◆ TASK INSTRUCTIONS: From the first line to the last, repeat the records exactly and skip the pictures.

◆ RECORDS SHOWN:
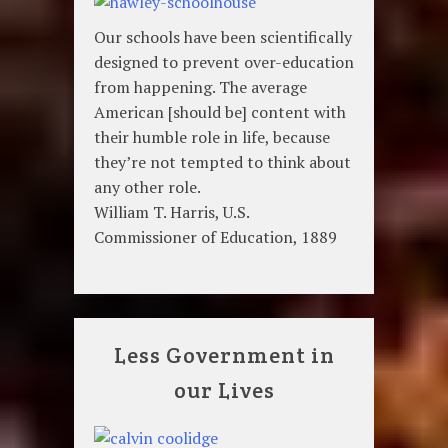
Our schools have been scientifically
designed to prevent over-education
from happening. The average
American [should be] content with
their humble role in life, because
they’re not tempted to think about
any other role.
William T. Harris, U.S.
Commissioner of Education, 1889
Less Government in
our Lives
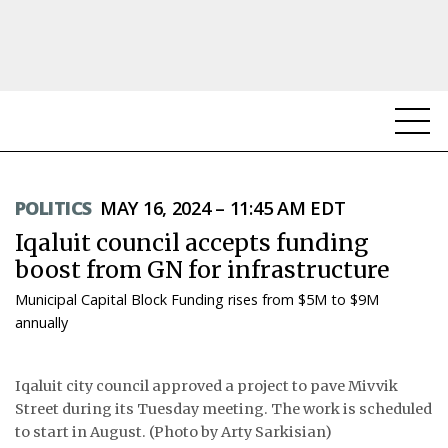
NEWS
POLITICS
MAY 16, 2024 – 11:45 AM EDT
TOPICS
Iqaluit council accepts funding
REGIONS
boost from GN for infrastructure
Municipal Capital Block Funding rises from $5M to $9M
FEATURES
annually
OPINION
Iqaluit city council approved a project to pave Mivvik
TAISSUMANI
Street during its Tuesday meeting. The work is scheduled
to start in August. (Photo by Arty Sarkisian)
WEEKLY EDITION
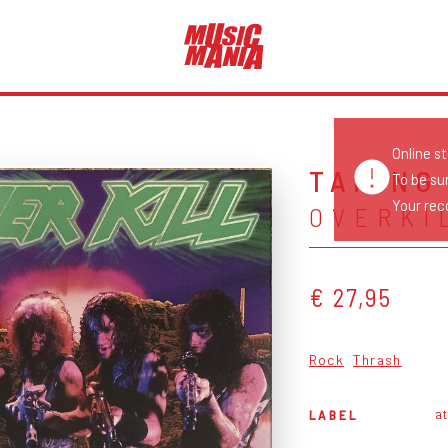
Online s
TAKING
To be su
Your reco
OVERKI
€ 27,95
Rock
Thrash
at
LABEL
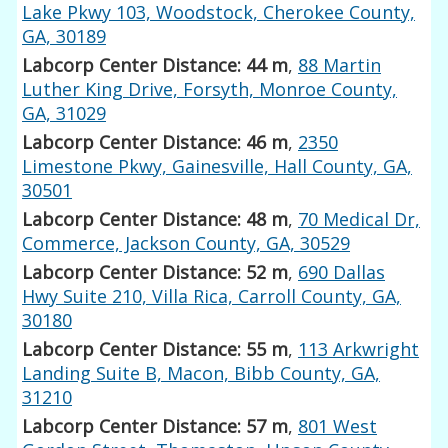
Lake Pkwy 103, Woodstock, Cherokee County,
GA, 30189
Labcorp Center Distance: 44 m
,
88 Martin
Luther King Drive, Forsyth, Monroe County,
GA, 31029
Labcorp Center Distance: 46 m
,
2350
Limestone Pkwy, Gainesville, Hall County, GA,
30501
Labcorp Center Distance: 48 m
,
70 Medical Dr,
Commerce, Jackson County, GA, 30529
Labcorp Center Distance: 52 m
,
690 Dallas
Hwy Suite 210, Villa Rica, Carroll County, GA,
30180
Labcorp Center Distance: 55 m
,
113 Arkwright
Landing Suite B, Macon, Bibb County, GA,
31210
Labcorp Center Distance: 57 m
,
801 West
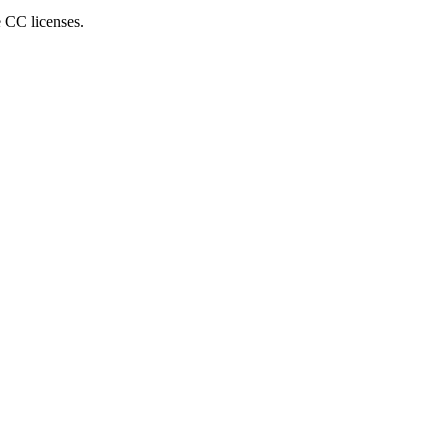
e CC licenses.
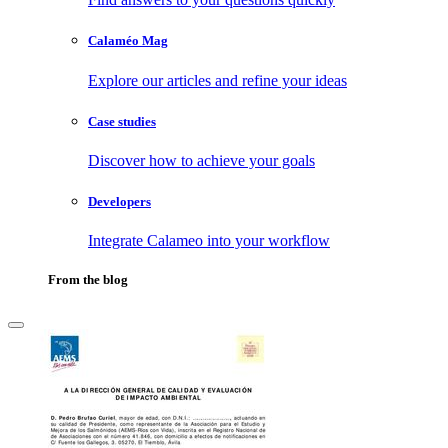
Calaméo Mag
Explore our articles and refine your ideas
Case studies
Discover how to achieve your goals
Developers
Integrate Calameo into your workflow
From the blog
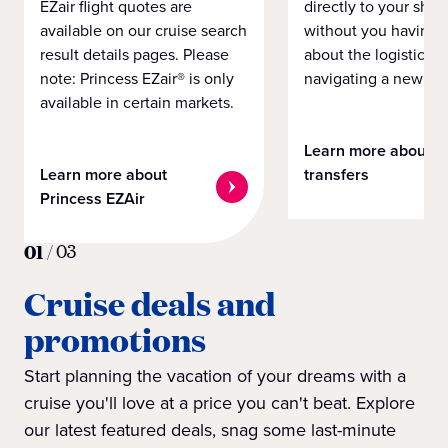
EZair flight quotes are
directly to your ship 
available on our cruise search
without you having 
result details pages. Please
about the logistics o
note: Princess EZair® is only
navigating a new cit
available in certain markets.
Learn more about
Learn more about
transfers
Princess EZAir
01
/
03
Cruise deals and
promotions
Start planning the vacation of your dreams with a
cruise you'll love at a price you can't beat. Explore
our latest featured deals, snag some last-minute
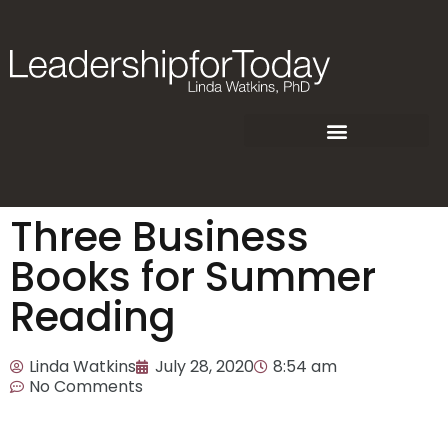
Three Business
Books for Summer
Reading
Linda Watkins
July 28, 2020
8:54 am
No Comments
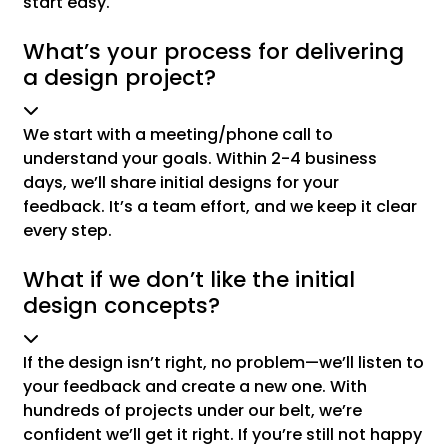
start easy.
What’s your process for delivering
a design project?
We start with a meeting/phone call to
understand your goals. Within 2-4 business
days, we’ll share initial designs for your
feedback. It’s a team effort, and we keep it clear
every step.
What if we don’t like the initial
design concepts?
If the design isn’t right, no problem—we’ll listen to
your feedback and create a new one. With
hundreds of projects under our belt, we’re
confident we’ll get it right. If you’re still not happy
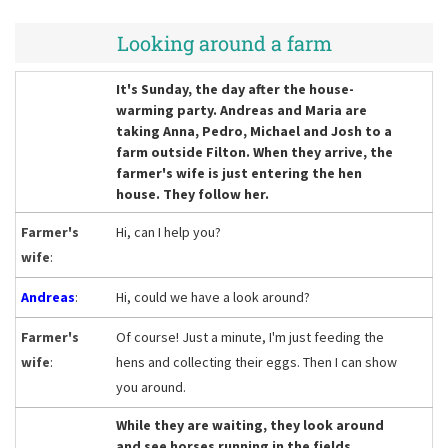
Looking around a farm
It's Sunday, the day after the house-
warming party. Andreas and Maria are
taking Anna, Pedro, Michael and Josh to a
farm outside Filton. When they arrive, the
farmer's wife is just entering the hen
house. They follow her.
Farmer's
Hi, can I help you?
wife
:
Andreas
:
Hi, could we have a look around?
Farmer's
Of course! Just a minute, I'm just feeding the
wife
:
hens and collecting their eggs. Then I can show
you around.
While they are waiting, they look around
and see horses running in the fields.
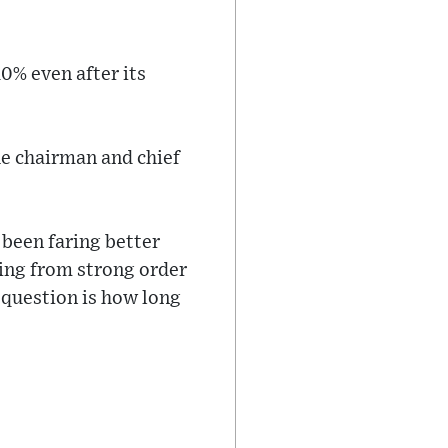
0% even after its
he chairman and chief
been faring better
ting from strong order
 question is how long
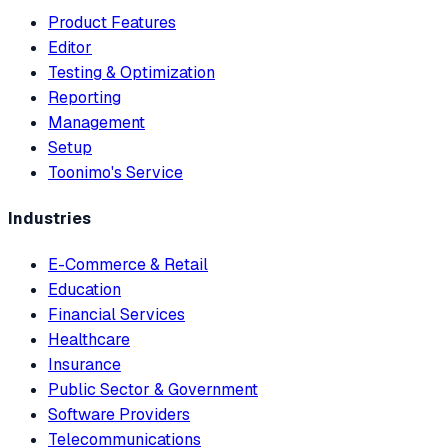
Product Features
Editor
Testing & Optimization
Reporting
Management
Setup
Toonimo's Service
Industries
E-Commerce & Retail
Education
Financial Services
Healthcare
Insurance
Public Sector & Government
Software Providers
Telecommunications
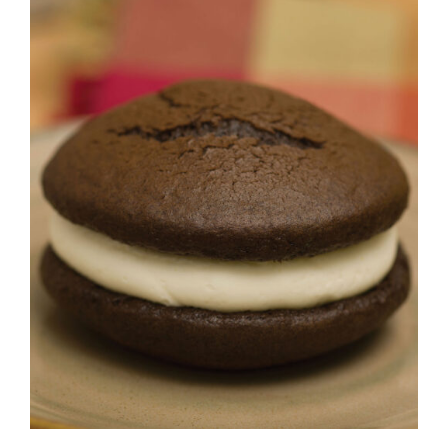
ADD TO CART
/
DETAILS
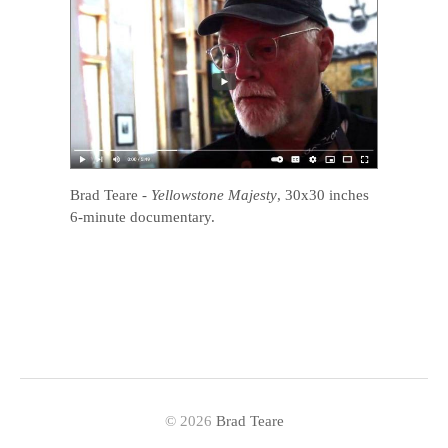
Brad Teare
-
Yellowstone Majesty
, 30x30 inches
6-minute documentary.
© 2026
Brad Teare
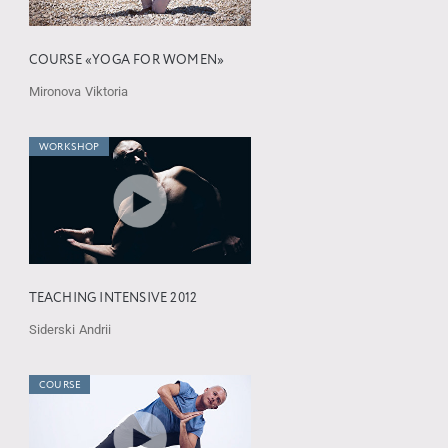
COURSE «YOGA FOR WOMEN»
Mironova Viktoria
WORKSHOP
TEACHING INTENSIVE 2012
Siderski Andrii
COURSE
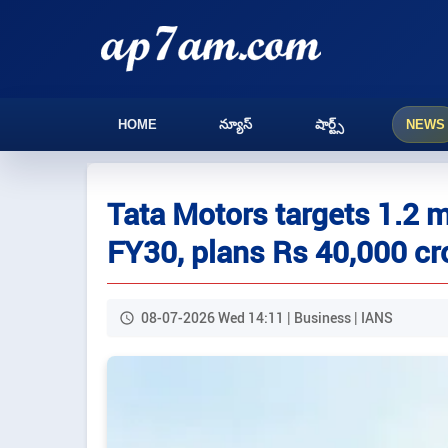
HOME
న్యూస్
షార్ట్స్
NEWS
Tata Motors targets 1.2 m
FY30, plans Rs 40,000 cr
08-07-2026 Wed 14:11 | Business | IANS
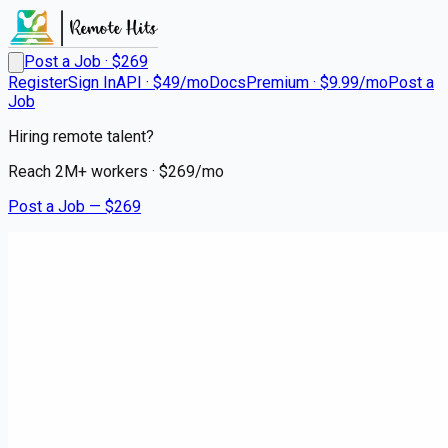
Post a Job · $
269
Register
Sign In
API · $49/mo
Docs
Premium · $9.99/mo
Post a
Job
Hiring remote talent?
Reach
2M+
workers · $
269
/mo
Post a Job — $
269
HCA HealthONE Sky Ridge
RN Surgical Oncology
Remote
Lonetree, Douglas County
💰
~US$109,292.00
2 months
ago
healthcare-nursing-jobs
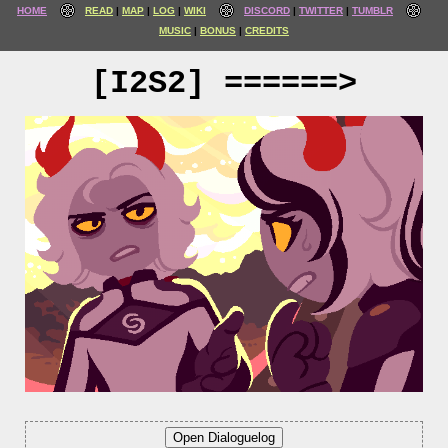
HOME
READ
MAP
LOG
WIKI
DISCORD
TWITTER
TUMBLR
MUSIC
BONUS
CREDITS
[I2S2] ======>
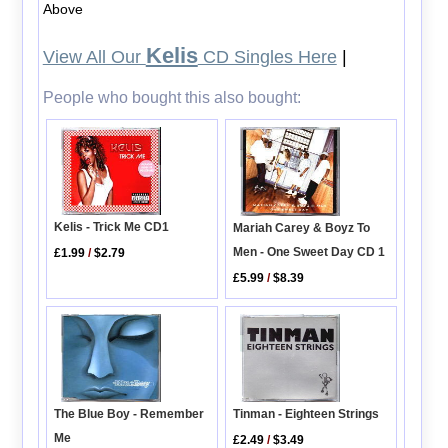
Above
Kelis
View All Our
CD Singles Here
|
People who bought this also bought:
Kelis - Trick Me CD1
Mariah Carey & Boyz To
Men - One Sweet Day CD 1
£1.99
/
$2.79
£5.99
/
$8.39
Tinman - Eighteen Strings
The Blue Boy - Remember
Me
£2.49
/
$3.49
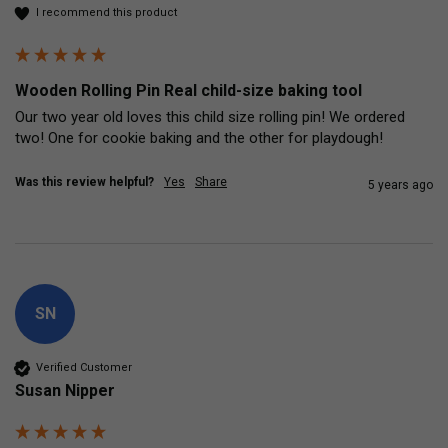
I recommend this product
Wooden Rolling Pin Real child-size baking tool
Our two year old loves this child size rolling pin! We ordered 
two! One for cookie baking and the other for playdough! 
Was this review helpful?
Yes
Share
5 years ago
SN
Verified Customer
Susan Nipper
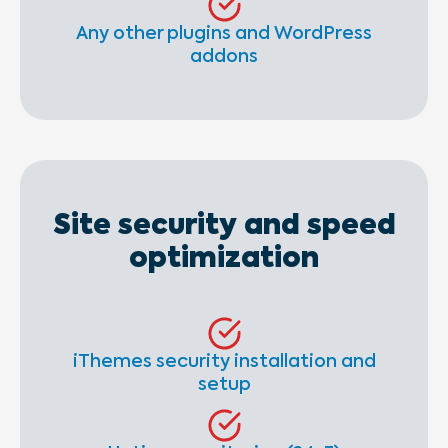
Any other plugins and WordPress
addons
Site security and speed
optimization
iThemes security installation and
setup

◆ ANSWER TO THIS EXERCISE:
Our schools have been scientifically
designed to prevent over-education
from happening. The average
American [should be] content with
their humble role in life, because
they’re not tempted to think about
any other role.
William T. Harris, U.S.
Commissioner of Education, 1889
Less Government in
our Lives
NEWS
POLITICS
MAY 16, 2024 – 11:45 AM EDT
TOPICS
Iqaluit council accepts funding
REGIONS
boost from GN for infrastructure
Municipal Capital Block Funding rises from $5M to $9M
FEATURES
annually
OPINION
Iqaluit city council approved a project to pave Mivvik
TAISSUMANI
Street during its Tuesday meeting. The work is scheduled
to start in August. (Photo by Arty Sarkisian)
WEEKLY EDITION
Online s
TAKING
To be su
Your reco
OVERKI
€ 27,95
Rock
Thrash
at
LABEL
Lake Pkwy 103, Woodstock, Cherokee County,
GA, 30189
Labcorp Center Distance: 44 m
,
88 Martin
Luther King Drive, Forsyth, Monroe County,
GA, 31029
Labcorp Center Distance: 46 m
,
2350
Limestone Pkwy, Gainesville, Hall County, GA,
30501
Labcorp Center Distance: 48 m
,
70 Medical Dr,
Commerce, Jackson County, GA, 30529
Labcorp Center Distance: 52 m
,
690 Dallas
Hwy Suite 210, Villa Rica, Carroll County, GA,
30180
Labcorp Center Distance: 55 m
,
113 Arkwright
Landing Suite B, Macon, Bibb County, GA,
31210
Labcorp Center Distance: 57 m
,
801 West
e CC licenses.
Calaméo Mag
Explore our articles and refine your ideas
Case studies
Discover how to achieve your goals
Developers
Integrate Calameo into your workflow
From the blog
EZair flight quotes are
directly to your ship 
available on our cruise search
without you having 
result details pages. Please
about the logistics o
note: Princess EZair® is only
navigating a new cit
available in certain markets.
Learn more about
Learn more about
transfers
Princess EZAir
01
/
03
Cruise deals and
promotions
Start planning the vacation of your dreams with a
cruise you'll love at a price you can't beat. Explore
our latest featured deals, snag some last-minute
Three Business
Books for Summer
Reading
Linda Watkins
July 28, 2020
8:54 am
No Comments
start easy.
What’s your process for delivering
a design project?
We start with a meeting/phone call to
understand your goals. Within 2-4 business
days, we’ll share initial designs for your
feedback. It’s a team effort, and we keep it clear
every step.
What if we don’t like the initial
design concepts?
If the design isn’t right, no problem—we’ll listen to
your feedback and create a new one. With
hundreds of projects under our belt, we’re
confident we’ll get it right. If you’re still not happy
Looking around a farm
It's Sunday, the day after the house-
warming party. Andreas and Maria are
taking Anna, Pedro, Michael and Josh to a
farm outside Filton. When they arrive, the
farmer's wife is just entering the hen
house. They follow her.
Farmer's
Hi, can I help you?
wife
:
Andreas
:
Hi, could we have a look around?
Farmer's
Of course! Just a minute, I'm just feeding the
wife
:
hens and collecting their eggs. Then I can show
you around.
While they are waiting, they look around
and see horses running in the fields.
0% even after its
he chairman and chief
been faring better
ting from strong order
 question is how long
Product Features
Editor
Testing & Optimization
Reporting
Management
Setup
Toonimo's Service
Industries
E-Commerce & Retail
Education
Financial Services
Healthcare
Insurance
Public Sector & Government
Software Providers
Telecommunications
ADD TO CART
/
DETAILS
Brad Teare
-
Yellowstone Majesty
, 30x30 inches
6-minute documentary.
© 2026
Brad Teare
COURSE «YOGA FOR WOMEN»
Mironova Viktoria
WORKSHOP
TEACHING INTENSIVE 2012
Siderski Andrii
COURSE
HOME
న్యూస్
షార్ట్స్
NEWS
Tata Motors targets 1.2 m
FY30, plans Rs 40,000 cr
08-07-2026 Wed 14:11 | Business | IANS
Post a Job · $
269
Register
Sign In
API · $49/mo
Docs
Premium · $9.99/mo
Post a
Job
Hiring remote talent?
Reach
2M+
workers · $
269
/mo
Post a Job — $
269
HCA HealthONE Sky Ridge
RN Surgical Oncology
Remote
Lonetree, Douglas County
💰
~US$109,292.00
2 months
ago
healthcare-nursing-jobs
HOME
READ
MAP
LOG
WIKI
DISCORD
TWITTER
TUMBLR
MUSIC
BONUS
CREDITS
[I2S2] ======>
Above
Kelis
View All Our
CD Singles Here
|
People who bought this also bought:
Kelis - Trick Me CD1
Mariah Carey & Boyz To
Men - One Sweet Day CD 1
£1.99
/
$2.79
£5.99
/
$8.39
Tinman - Eighteen Strings
The Blue Boy - Remember
Me
£2.49
/
$3.49
I recommend this product
Wooden Rolling Pin Real child-size baking tool
Our two year old loves this child size rolling pin! We ordered 
two! One for cookie baking and the other for playdough! 
Was this review helpful?
Yes
Share
5 years ago
SN
Verified Customer
Susan Nipper
Any other plugins and WordPress
addons
Site security and speed
optimization
iThemes security installation and
setup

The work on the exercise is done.